Tournée
du spectacle les mahbouleries
Au Festival de Chalette sur Loing (45) "MA
VILLE EST UN MONDE"
Le
20 juin 14h et 20h à L'espace de Loisirs Louis Aragon

Être
mahboule n’est pas donné à tout
le monde… et Moussa Lebkiri l’est de la tête
aux pieds. "...Voilà que le vent se mit à souffler,
je me suis garder bien d'ouvrir la bouche car c'est bien
connu le vent est ennemi de la parole. Je ne me suis donc
pas découvert ni d'un mot ni d'un fil de l'histoire.
J'attendis qu'il passe, mais le vent ne manqua pas d'air
il continuait
à souffler de plus belle.

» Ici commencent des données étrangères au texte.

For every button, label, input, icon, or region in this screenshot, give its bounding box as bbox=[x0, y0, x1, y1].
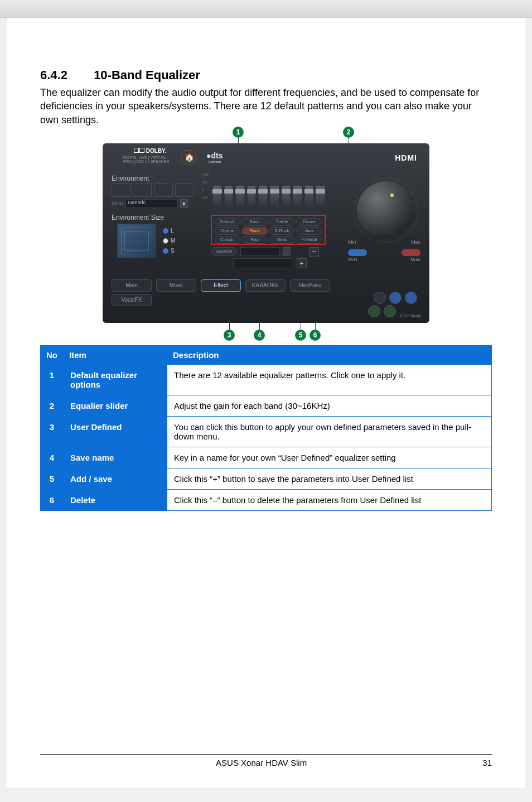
preset-button[interactable]: Classic bbox=[214, 236, 240, 244]
size-l-label: L bbox=[171, 228, 174, 234]
home-icon[interactable]: 🏠 bbox=[181, 150, 197, 165]
dolby-text: DOLBY. bbox=[146, 148, 167, 154]
tab-flexbass[interactable]: FlexBass bbox=[290, 279, 330, 292]
page-content: 6.4.2 10-Band Equalizer The equalizer ca… bbox=[7, 18, 525, 787]
env-preset-button[interactable] bbox=[112, 183, 130, 197]
userdef-button[interactable]: UserDef bbox=[211, 247, 237, 256]
cell-no: 5 bbox=[41, 468, 64, 489]
tab-karaoke[interactable]: KARAOKE bbox=[245, 279, 286, 292]
preset-button[interactable]: Bass bbox=[241, 218, 268, 226]
tab-effect[interactable]: Effect bbox=[201, 279, 241, 292]
screenshot-wrapper: 1 2 3 4 5 6 DOLBY. DIGITAL LIVE | VIRTUA… bbox=[103, 143, 429, 323]
size-radio-m[interactable]: M bbox=[163, 236, 175, 246]
dts-logo: ●dtsConnect bbox=[206, 151, 223, 163]
th-no: No bbox=[41, 345, 64, 364]
table-row: 5 Add / save Click this “+” button to sa… bbox=[41, 468, 492, 489]
callout-2: 2 bbox=[343, 127, 354, 138]
preset-button[interactable]: H-Metal bbox=[296, 236, 322, 244]
eq-band-slider[interactable] bbox=[270, 186, 279, 208]
more-label: More bbox=[112, 201, 123, 206]
add-save-button[interactable]: + bbox=[297, 258, 307, 268]
dolby-subtabs: DIGITAL LIVE | VIRTUAL PRO LOGIC IIx SPE… bbox=[123, 156, 169, 163]
window-chrome bbox=[0, 0, 532, 18]
table-row: 1 Default equalizer options There are 12… bbox=[41, 364, 492, 395]
tab-mixer[interactable]: Mixer bbox=[156, 279, 196, 292]
svn-label: SVN bbox=[348, 257, 357, 262]
dolby-logo: DOLBY. bbox=[134, 148, 166, 154]
eq-band-slider[interactable] bbox=[305, 186, 313, 208]
chevron-down-icon[interactable] bbox=[283, 247, 291, 256]
env-preset-button[interactable] bbox=[133, 183, 152, 197]
bottom-tabs: Main Mixer Effect KARAOKE FlexBass bbox=[112, 279, 330, 292]
eq-band-slider[interactable] bbox=[213, 186, 221, 208]
dsp-mode-label: DSP Mode bbox=[400, 313, 422, 318]
eq-tick: +20 bbox=[202, 172, 209, 180]
volume-knob[interactable] bbox=[357, 181, 415, 239]
mode-icon[interactable] bbox=[374, 292, 386, 304]
preset-button[interactable]: S-Rock bbox=[269, 227, 295, 235]
section-title: 10-Band Equalizer bbox=[94, 68, 200, 82]
size-radio-l[interactable]: L bbox=[163, 226, 175, 236]
app-screenshot: DOLBY. DIGITAL LIVE | VIRTUAL PRO LOGIC … bbox=[103, 143, 429, 323]
preset-button[interactable]: Rock bbox=[241, 227, 268, 235]
environment-dropdown: More Generic ▾ bbox=[112, 199, 188, 208]
tab-main[interactable]: Main bbox=[112, 279, 152, 292]
callout-1: 1 bbox=[233, 127, 244, 138]
mute-label: Mute bbox=[410, 257, 420, 262]
eq-band-slider[interactable] bbox=[248, 186, 256, 208]
eq-tick: -20 bbox=[202, 196, 209, 204]
userdef-row: UserDef bbox=[211, 247, 291, 256]
mode-icon[interactable] bbox=[384, 305, 396, 317]
mode-icons bbox=[374, 292, 417, 304]
section-heading: 6.4.2 10-Band Equalizer bbox=[40, 68, 492, 83]
dts-text: dts bbox=[211, 151, 223, 160]
th-desc: Description bbox=[167, 345, 492, 364]
env-preset-button[interactable] bbox=[175, 183, 194, 197]
env-preset-button[interactable] bbox=[154, 183, 173, 197]
mode-icon[interactable] bbox=[368, 305, 380, 317]
cell-item: Equalier slider bbox=[64, 395, 167, 416]
preset-button[interactable]: Jazz bbox=[296, 227, 322, 235]
cell-no: 2 bbox=[41, 395, 64, 416]
eq-band-slider[interactable] bbox=[282, 186, 291, 208]
userdef-select[interactable] bbox=[240, 247, 279, 256]
mode-icon[interactable] bbox=[405, 292, 417, 304]
eq-scale: +20 DB 0 -20 bbox=[202, 172, 209, 204]
eq-band-slider[interactable] bbox=[236, 186, 244, 208]
minmax-labels: Min Max bbox=[348, 239, 420, 245]
callout-6: 6 bbox=[309, 330, 321, 341]
delete-button[interactable]: − bbox=[309, 247, 319, 257]
preset-button[interactable]: Dance bbox=[296, 218, 322, 226]
environment-presets bbox=[112, 183, 194, 197]
preset-button[interactable]: Treble bbox=[269, 218, 295, 226]
table-row: 4 Save name Key in a name for your own “… bbox=[41, 447, 492, 468]
eq-band-slider[interactable] bbox=[259, 186, 267, 208]
eq-tick: DB bbox=[202, 180, 209, 188]
table-row: 2 Equalier slider Adjust the gain for ea… bbox=[41, 395, 492, 416]
min-label: Min bbox=[348, 239, 356, 245]
dolby-sub: PRO LOGIC IIx SPEAKER bbox=[123, 160, 169, 163]
size-m-label: M bbox=[171, 238, 175, 244]
eq-band-slider[interactable] bbox=[316, 186, 325, 208]
preset-button[interactable]: Rap bbox=[241, 236, 268, 244]
tab-vocalfx[interactable]: VocalFX bbox=[112, 294, 152, 306]
svn-toggle[interactable] bbox=[348, 249, 367, 256]
mode-icon[interactable] bbox=[389, 292, 402, 304]
table-row: 3 User Defined You can click this button… bbox=[41, 416, 492, 447]
save-name-input[interactable] bbox=[233, 258, 293, 268]
cell-item: Delete bbox=[64, 489, 167, 510]
environment-select[interactable]: Generic bbox=[125, 199, 178, 208]
preset-button[interactable]: Opera bbox=[214, 227, 240, 235]
mute-toggle[interactable] bbox=[402, 249, 420, 256]
eq-band-slider[interactable] bbox=[225, 186, 233, 208]
max-label: Max bbox=[411, 239, 420, 245]
description-table: No Item Description 1 Default equalizer … bbox=[40, 345, 492, 511]
chevron-down-icon[interactable]: ▾ bbox=[180, 199, 188, 208]
preset-button[interactable]: Default bbox=[214, 218, 240, 226]
table-row: 6 Delete Click this “–” button to delete… bbox=[41, 489, 492, 510]
size-radio-s[interactable]: S bbox=[163, 246, 175, 256]
preset-button[interactable]: Metal bbox=[269, 236, 295, 244]
callout-5: 5 bbox=[295, 330, 306, 341]
cell-desc: Click this “+” button to save the parame… bbox=[167, 468, 492, 489]
eq-band-slider[interactable] bbox=[293, 186, 302, 208]
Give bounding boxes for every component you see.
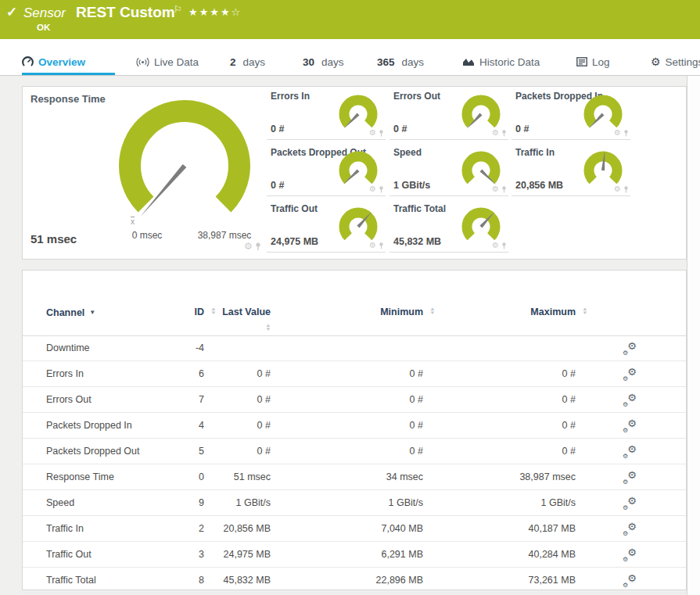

C'est alors que j'ai ouvers les
yeux pour m'étonner mais le vent mon étonnement il
me le chipa. A mon grand étonnement cette fois j'ai ouvers
la bouche pour faire un " ah quel vent" à ce moment-là le
vent mon "ah" il me le souffla, comme un pion soufflé n'est
pas joué. Mes histoires maintenant étaient dans le
vent et moi je courrais, courais après. Mais allez donc
rattraper le vent il faut être bien... Je l'étais...
Et quand enfin j'allais le rattraper voilà il se divisa
en quatre et moi de courir aux quatre vents, à l'est, à l'ouest,
au sud et au nord ne sachant ou donner de la tête et des
pieds. Quand d'un coup le vent s'éssouffla le premier s'arrêta
net, tomba à terre de tout son long dégonfler à bloc.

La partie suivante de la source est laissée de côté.